> [Data for review]
□ □ □ □
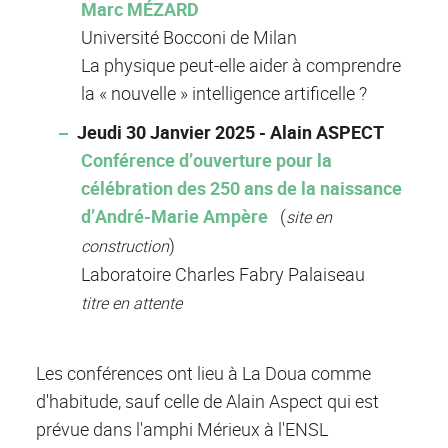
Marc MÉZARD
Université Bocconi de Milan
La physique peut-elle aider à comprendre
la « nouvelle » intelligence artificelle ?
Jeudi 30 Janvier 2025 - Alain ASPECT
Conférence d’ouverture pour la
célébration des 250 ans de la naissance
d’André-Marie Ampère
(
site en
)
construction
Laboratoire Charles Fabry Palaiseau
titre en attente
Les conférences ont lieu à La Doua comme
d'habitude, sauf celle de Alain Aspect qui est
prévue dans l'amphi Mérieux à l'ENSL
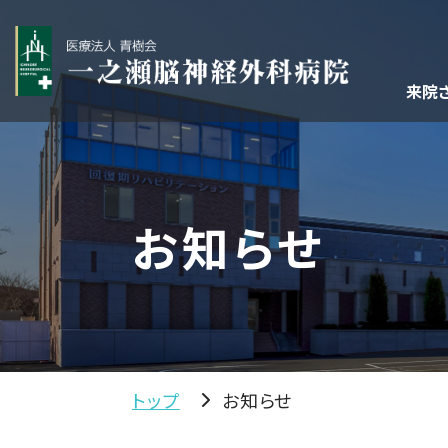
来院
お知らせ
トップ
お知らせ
□ □ □ □
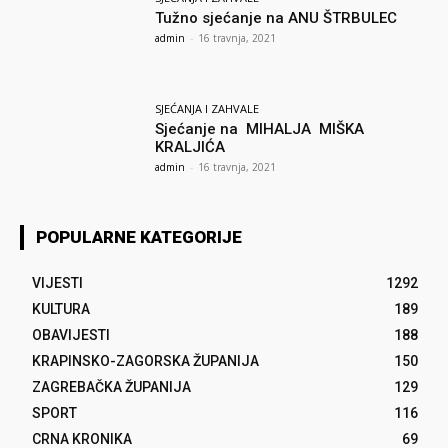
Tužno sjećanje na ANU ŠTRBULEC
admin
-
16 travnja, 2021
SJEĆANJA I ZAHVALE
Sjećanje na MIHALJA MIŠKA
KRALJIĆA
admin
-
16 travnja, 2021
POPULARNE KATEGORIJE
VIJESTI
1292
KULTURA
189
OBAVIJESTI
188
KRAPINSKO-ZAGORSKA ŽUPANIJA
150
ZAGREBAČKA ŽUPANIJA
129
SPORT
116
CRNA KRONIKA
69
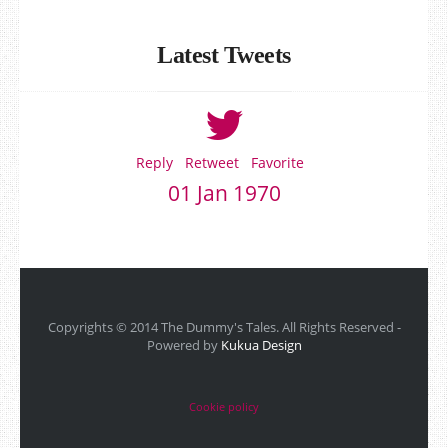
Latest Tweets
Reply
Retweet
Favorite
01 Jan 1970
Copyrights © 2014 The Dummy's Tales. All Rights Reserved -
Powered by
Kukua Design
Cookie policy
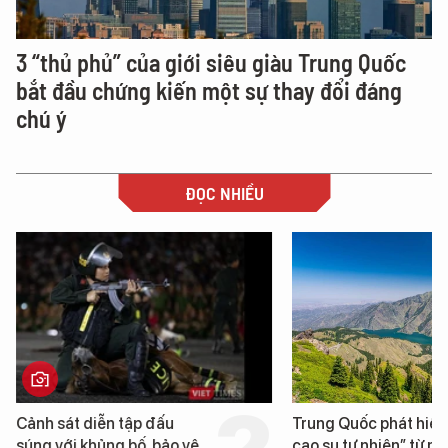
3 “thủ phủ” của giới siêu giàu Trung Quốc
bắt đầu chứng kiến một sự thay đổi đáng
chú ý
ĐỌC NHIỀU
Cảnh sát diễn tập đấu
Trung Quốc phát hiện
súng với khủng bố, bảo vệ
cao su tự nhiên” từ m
□ □ □ □
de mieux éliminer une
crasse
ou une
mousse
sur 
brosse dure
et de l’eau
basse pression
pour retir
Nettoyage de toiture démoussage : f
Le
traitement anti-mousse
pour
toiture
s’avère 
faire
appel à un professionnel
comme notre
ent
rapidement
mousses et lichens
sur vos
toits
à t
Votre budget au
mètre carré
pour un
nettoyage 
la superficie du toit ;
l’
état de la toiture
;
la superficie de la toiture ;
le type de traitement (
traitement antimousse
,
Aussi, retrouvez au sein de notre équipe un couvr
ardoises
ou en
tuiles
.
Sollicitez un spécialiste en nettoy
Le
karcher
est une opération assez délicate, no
□ □ □ □
> [Work to be completed] The answer must be a single number: the count of lines in the entries that include "ŽUPANIJA".

> [Answer for this exercise] 2